ACTIVITY =
Repeat each entry as written and leave the images out of the copy.
** Opening DATASET RECORDS block **
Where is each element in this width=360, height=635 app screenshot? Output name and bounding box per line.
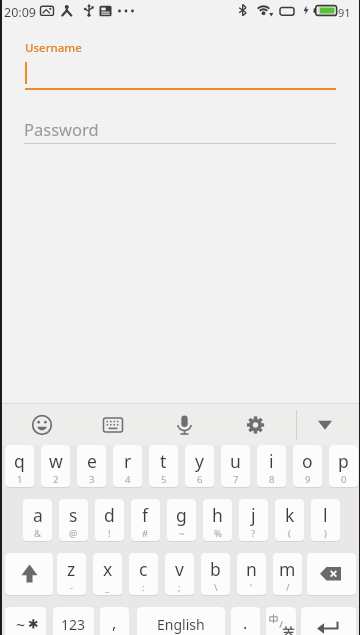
staticText: 8: [269, 473, 275, 486]
staticText: w: [49, 449, 63, 473]
button[interactable]: g: [167, 499, 196, 542]
staticText: ,: [112, 612, 117, 634]
button[interactable]: b: [201, 553, 230, 596]
staticText: ?: [251, 527, 256, 540]
staticText: 91: [338, 5, 351, 20]
staticText: 3: [89, 473, 95, 486]
staticText: b: [210, 557, 221, 581]
staticText: (: [288, 527, 291, 540]
staticText: v: [175, 557, 184, 581]
staticText: r: [124, 449, 132, 473]
staticText: q: [14, 449, 25, 473]
button[interactable]: [307, 553, 356, 596]
staticText: l: [323, 503, 328, 527]
staticText: g: [176, 503, 187, 527]
button[interactable]: 123: [53, 607, 94, 635]
button[interactable]: x: [93, 553, 122, 596]
staticText: n: [246, 557, 257, 581]
button[interactable]: o: [293, 445, 322, 488]
button[interactable]: [5, 553, 53, 596]
button[interactable]: f: [131, 499, 160, 542]
staticText: #: [142, 527, 149, 540]
staticText: f: [142, 503, 149, 527]
staticText: c: [139, 557, 148, 581]
staticText: 0: [341, 473, 347, 486]
staticText: Password: [24, 118, 99, 140]
staticText: ): [324, 527, 327, 540]
button[interactable]: English: [137, 607, 225, 635]
staticText: ': [250, 581, 253, 594]
button[interactable]: .: [231, 607, 260, 635]
button[interactable]: [166, 407, 202, 443]
staticText: 20:09: [4, 4, 36, 21]
staticText: \: [214, 581, 218, 594]
staticText: ;: [178, 581, 181, 594]
staticText: 6: [197, 473, 203, 486]
button[interactable]: a: [23, 499, 52, 542]
staticText: z: [67, 557, 76, 581]
button[interactable]: c: [129, 553, 158, 596]
staticText: j: [251, 503, 256, 527]
button[interactable]: r: [113, 445, 142, 488]
button[interactable]: [301, 607, 356, 635]
staticText: &: [34, 527, 41, 540]
button[interactable]: y: [185, 445, 214, 488]
staticText: s: [69, 503, 78, 527]
staticText: -: [70, 581, 74, 594]
staticText: English: [157, 615, 205, 634]
staticText: d: [104, 503, 115, 527]
staticText: i: [269, 449, 274, 473]
staticText: 4: [125, 473, 131, 486]
staticText: 9: [305, 473, 311, 486]
staticText: 5: [161, 473, 167, 486]
button[interactable]: m: [273, 553, 302, 596]
button[interactable]: w: [41, 445, 70, 488]
button[interactable]: [95, 407, 131, 443]
button[interactable]: d: [95, 499, 124, 542]
button[interactable]: ~: [5, 607, 46, 635]
staticText: :: [142, 581, 145, 594]
button[interactable]: ,: [100, 607, 129, 635]
button[interactable]: j: [239, 499, 268, 542]
button[interactable]: [236, 407, 272, 443]
staticText: k: [285, 503, 295, 527]
button[interactable]: v: [165, 553, 194, 596]
staticText: /: [286, 581, 290, 594]
staticText: a: [33, 503, 43, 527]
button[interactable]: h: [203, 499, 232, 542]
staticText: !: [108, 527, 111, 540]
staticText: u: [230, 449, 241, 473]
button[interactable]: [0, 105, 360, 150]
button[interactable]: i: [257, 445, 286, 488]
button[interactable]: u: [221, 445, 250, 488]
staticText: x: [103, 557, 113, 581]
button[interactable]: p: [329, 445, 358, 488]
staticText: 123: [61, 615, 86, 634]
staticText: m: [279, 557, 296, 581]
staticText: %: [214, 527, 222, 540]
button[interactable]: n: [237, 553, 266, 596]
staticText: Username: [25, 40, 82, 56]
staticText: o: [302, 449, 313, 473]
staticText: ~: [179, 527, 185, 540]
button[interactable]: [266, 607, 296, 635]
staticText: y: [195, 449, 204, 473]
button[interactable]: [307, 407, 343, 443]
button[interactable]: q: [5, 445, 34, 488]
staticText: _: [105, 581, 110, 594]
staticText: ~: [16, 614, 26, 635]
button[interactable]: l: [311, 499, 340, 542]
staticText: @: [69, 527, 78, 540]
button[interactable]: s: [59, 499, 88, 542]
button[interactable]: [24, 407, 60, 443]
button[interactable]: k: [275, 499, 304, 542]
staticText: .: [243, 612, 248, 634]
staticText: h: [212, 503, 223, 527]
staticText: t: [160, 449, 167, 473]
staticText: p: [338, 449, 349, 473]
button[interactable]: t: [149, 445, 178, 488]
staticText: e: [87, 449, 97, 473]
button[interactable]: e: [77, 445, 106, 488]
button[interactable]: [0, 30, 360, 100]
button[interactable]: z: [57, 553, 86, 596]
** Closing DATASET RECORDS block **
COMPLETED EXERCISE =
Where is each element in this width=360, height=635 app screenshot? Output name and bounding box per line.
staticText: 8: [269, 473, 275, 486]
staticText: w: [49, 449, 63, 473]
button[interactable]: g: [167, 499, 196, 542]
staticText: ,: [112, 612, 117, 634]
button[interactable]: b: [201, 553, 230, 596]
staticText: ?: [251, 527, 256, 540]
staticText: 91: [338, 5, 351, 20]
staticText: 3: [89, 473, 95, 486]
staticText: b: [210, 557, 221, 581]
staticText: (: [288, 527, 291, 540]
staticText: v: [175, 557, 184, 581]
staticText: r: [124, 449, 132, 473]
staticText: q: [14, 449, 25, 473]
button[interactable]: [307, 553, 356, 596]
staticText: l: [323, 503, 328, 527]
staticText: g: [176, 503, 187, 527]
button[interactable]: 123: [53, 607, 94, 635]
button[interactable]: x: [93, 553, 122, 596]
staticText: n: [246, 557, 257, 581]
button[interactable]: o: [293, 445, 322, 488]
button[interactable]: [5, 553, 53, 596]
button[interactable]: f: [131, 499, 160, 542]
staticText: #: [142, 527, 149, 540]
staticText: f: [142, 503, 149, 527]
staticText: c: [139, 557, 148, 581]
staticText: 0: [341, 473, 347, 486]
staticText: Password: [24, 118, 99, 140]
staticText: ): [324, 527, 327, 540]
button[interactable]: English: [137, 607, 225, 635]
staticText: ': [250, 581, 253, 594]
button[interactable]: .: [231, 607, 260, 635]
button[interactable]: [166, 407, 202, 443]
staticText: 20:09: [4, 4, 36, 21]
staticText: \: [214, 581, 218, 594]
staticText: ;: [178, 581, 181, 594]
staticText: 6: [197, 473, 203, 486]
button[interactable]: a: [23, 499, 52, 542]
staticText: z: [67, 557, 76, 581]
button[interactable]: c: [129, 553, 158, 596]
staticText: j: [251, 503, 256, 527]
button[interactable]: r: [113, 445, 142, 488]
button[interactable]: [301, 607, 356, 635]
staticText: &: [34, 527, 41, 540]
button[interactable]: y: [185, 445, 214, 488]
staticText: s: [69, 503, 78, 527]
staticText: -: [70, 581, 74, 594]
staticText: English: [157, 615, 205, 634]
staticText: d: [104, 503, 115, 527]
staticText: i: [269, 449, 274, 473]
staticText: 4: [125, 473, 131, 486]
staticText: 9: [305, 473, 311, 486]
staticText: 5: [161, 473, 167, 486]
button[interactable]: m: [273, 553, 302, 596]
button[interactable]: w: [41, 445, 70, 488]
button[interactable]: [95, 407, 131, 443]
button[interactable]: d: [95, 499, 124, 542]
button[interactable]: ~: [5, 607, 46, 635]
staticText: :: [142, 581, 145, 594]
button[interactable]: ,: [100, 607, 129, 635]
button[interactable]: j: [239, 499, 268, 542]
button[interactable]: [236, 407, 272, 443]
staticText: k: [285, 503, 295, 527]
button[interactable]: v: [165, 553, 194, 596]
staticText: /: [286, 581, 290, 594]
staticText: a: [33, 503, 43, 527]
button[interactable]: h: [203, 499, 232, 542]
staticText: !: [108, 527, 111, 540]
staticText: u: [230, 449, 241, 473]
button[interactable]: [0, 105, 360, 150]
button[interactable]: i: [257, 445, 286, 488]
button[interactable]: u: [221, 445, 250, 488]
staticText: x: [103, 557, 113, 581]
button[interactable]: p: [329, 445, 358, 488]
staticText: 123: [61, 615, 86, 634]
staticText: m: [279, 557, 296, 581]
staticText: %: [214, 527, 222, 540]
button[interactable]: n: [237, 553, 266, 596]
staticText: Username: [25, 40, 82, 56]
staticText: o: [302, 449, 313, 473]
staticText: ~: [179, 527, 185, 540]
button[interactable]: [266, 607, 296, 635]
staticText: y: [195, 449, 204, 473]
button[interactable]: [307, 407, 343, 443]
button[interactable]: q: [5, 445, 34, 488]
staticText: _: [105, 581, 110, 594]
staticText: ~: [16, 614, 26, 635]
button[interactable]: l: [311, 499, 340, 542]
staticText: @: [69, 527, 78, 540]
button[interactable]: s: [59, 499, 88, 542]
button[interactable]: [24, 407, 60, 443]
button[interactable]: k: [275, 499, 304, 542]
staticText: .: [243, 612, 248, 634]
staticText: h: [212, 503, 223, 527]
staticText: t: [160, 449, 167, 473]
staticText: p: [338, 449, 349, 473]
button[interactable]: t: [149, 445, 178, 488]
staticText: e: [87, 449, 97, 473]
button[interactable]: e: [77, 445, 106, 488]
button[interactable]: [0, 30, 360, 100]
button[interactable]: z: [57, 553, 86, 596]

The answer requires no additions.